On April 1, 2015, the U.S. Fish and Wildlife Service (USFWS) announced that it is listing the northern long-eared bat as a threatened species with an interim 4(d) rule under the Endangered Species Act. The interim 4(d) rule provides maximum benefit to the species while also providing reasonable limits to regulations.
The interim 4(d) rule allows certain activities that are considered a conservation benefit to northern long-eared bats as long as these activities:
•Occur more than 0.25 miles from a known, northern long-eared bat occupied hibernacula.
•Avoid cutting or destroying known, northern long-eared bat occupied maternity roost trees during the pup-rearing season (June 1-July 31).

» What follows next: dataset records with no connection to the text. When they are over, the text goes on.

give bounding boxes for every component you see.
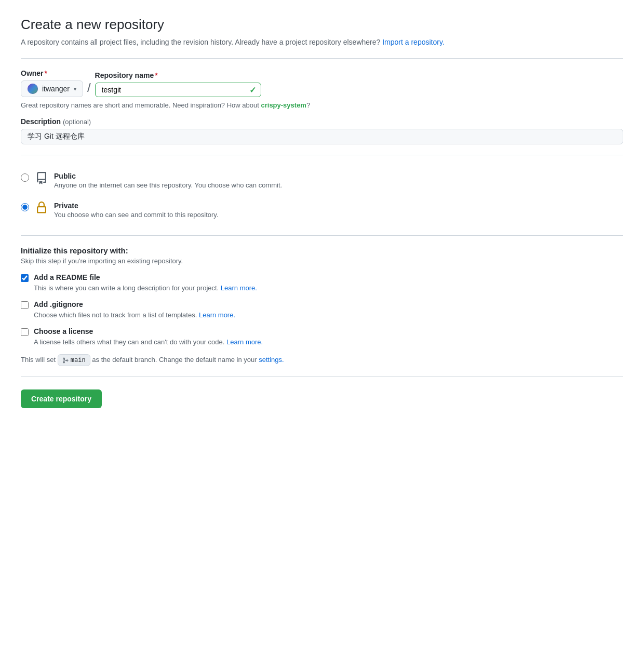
- public-radio[interactable]: [21, 173, 29, 182]
- owner-label: Owner*: [21, 69, 83, 77]
- branch-note-before: This will set: [21, 356, 56, 364]
- repo-name-required: *: [155, 71, 157, 79]
- init-title: Initialize this repository with:: [21, 246, 623, 255]
- suggestion-link[interactable]: crispy-system: [261, 101, 306, 109]
- gitignore-group: Add .gitignore Choose which files not to…: [21, 300, 623, 319]
- readme-checkbox[interactable]: [21, 274, 29, 282]
- lock-icon: [35, 201, 48, 217]
- public-label: Public: [54, 172, 282, 180]
- readme-description: This is where you can write a long descr…: [34, 284, 623, 292]
- name-hint-before: Great repository names are short and mem…: [21, 101, 259, 109]
- create-repository-button[interactable]: Create repository: [21, 389, 102, 408]
- visibility-public-option: Public Anyone on the internet can see th…: [21, 166, 623, 195]
- gitignore-checkbox[interactable]: [21, 301, 29, 309]
- owner-username: itwanger: [42, 85, 70, 93]
- chevron-down-icon: ▾: [74, 86, 76, 92]
- license-group: Choose a license A license tells others …: [21, 327, 623, 346]
- private-text: Private You choose who can see and commi…: [54, 201, 219, 219]
- gitignore-row: Add .gitignore: [21, 300, 623, 309]
- slash-separator: /: [87, 80, 91, 97]
- branch-name: main: [71, 355, 86, 365]
- license-label[interactable]: Choose a license: [34, 327, 93, 335]
- avatar-image: [28, 84, 38, 94]
- repo-name-label: Repository name*: [95, 71, 261, 79]
- public-text: Public Anyone on the internet can see th…: [54, 172, 282, 189]
- description-group: Description (optional): [21, 117, 623, 144]
- owner-repo-row: Owner* itwanger ▾ / Repository name* ✓: [21, 69, 623, 97]
- gitignore-learn-more[interactable]: Learn more.: [199, 311, 235, 319]
- subtitle-text: A repository contains all project files,…: [21, 38, 380, 46]
- description-label: Description (optional): [21, 117, 91, 126]
- license-description: A license tells others what they can and…: [34, 338, 623, 346]
- license-row: Choose a license: [21, 327, 623, 336]
- owner-group: Owner* itwanger ▾: [21, 69, 83, 97]
- settings-link[interactable]: settings.: [259, 356, 284, 364]
- private-label: Private: [54, 201, 219, 210]
- public-description: Anyone on the internet can see this repo…: [54, 181, 282, 189]
- name-hint: Great repository names are short and mem…: [21, 101, 623, 109]
- repo-name-input-wrapper: ✓: [95, 83, 261, 97]
- branch-badge: main: [58, 354, 90, 366]
- init-subtitle: Skip this step if you're importing an ex…: [21, 257, 623, 265]
- readme-label[interactable]: Add a README file: [34, 273, 100, 281]
- middle-divider-1: [21, 155, 623, 155]
- repo-name-group: Repository name* ✓: [95, 71, 261, 97]
- visibility-private-option: Private You choose who can see and commi…: [21, 195, 623, 225]
- gitignore-label[interactable]: Add .gitignore: [34, 300, 83, 308]
- readme-group: Add a README file This is where you can …: [21, 273, 623, 292]
- gitignore-description: Choose which files not to track from a l…: [34, 311, 623, 319]
- readme-row: Add a README file: [21, 273, 623, 282]
- page-subtitle: A repository contains all project files,…: [21, 37, 623, 48]
- branch-note: This will set main as the default branch…: [21, 354, 623, 366]
- readme-learn-more[interactable]: Learn more.: [221, 284, 257, 292]
- private-radio[interactable]: [21, 203, 29, 211]
- private-description: You choose who can see and commit to thi…: [54, 211, 219, 219]
- initialize-section: Initialize this repository with: Skip th…: [21, 246, 623, 366]
- optional-text: (optional): [63, 118, 91, 126]
- license-checkbox[interactable]: [21, 328, 29, 336]
- description-input[interactable]: [21, 129, 623, 144]
- middle-divider-2: [21, 235, 623, 236]
- repo-name-input[interactable]: [95, 83, 261, 97]
- checkmark-icon: ✓: [249, 85, 256, 95]
- bottom-divider: [21, 376, 623, 377]
- owner-avatar: [28, 84, 38, 94]
- visibility-section: Public Anyone on the internet can see th…: [21, 166, 623, 225]
- owner-required: *: [45, 69, 47, 77]
- name-hint-after: ?: [306, 101, 310, 109]
- license-learn-more[interactable]: Learn more.: [226, 338, 263, 346]
- import-link[interactable]: Import a repository.: [382, 38, 445, 46]
- page-title: Create a new repository: [21, 17, 623, 33]
- branch-note-middle: as the default branch. Change the defaul…: [92, 356, 259, 364]
- top-divider: [21, 58, 623, 59]
- book-icon: [35, 172, 48, 187]
- owner-select[interactable]: itwanger ▾: [21, 80, 83, 97]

•Avoid clearcuts within 0.25 miles of known, northern long-eared bat occupied maternity roost trees during the pup-rearing season (June 1-July 31).
These conservation measures are designed to protect bats when they are most vulnerable, including when they occupy hibernacula and during the two-month pup-rearing season from June through July. The greatest potential restrictions would be during these months, with reduced restrictions at all other times.
Activities that are allowed when the above listed measures are followed include:
•Maintenance and expansion of existing rights-of-way and transmission corridors.
•Minimal tree removal projects.
•Removal of hazardous trees for protection of life and property.
•Removal of northern long-eared bats from human structures.
MITA will continue to work with MDNR and MDOT to ensure the construction industry is keep abreast to any changes to specifications and impacts to your operations.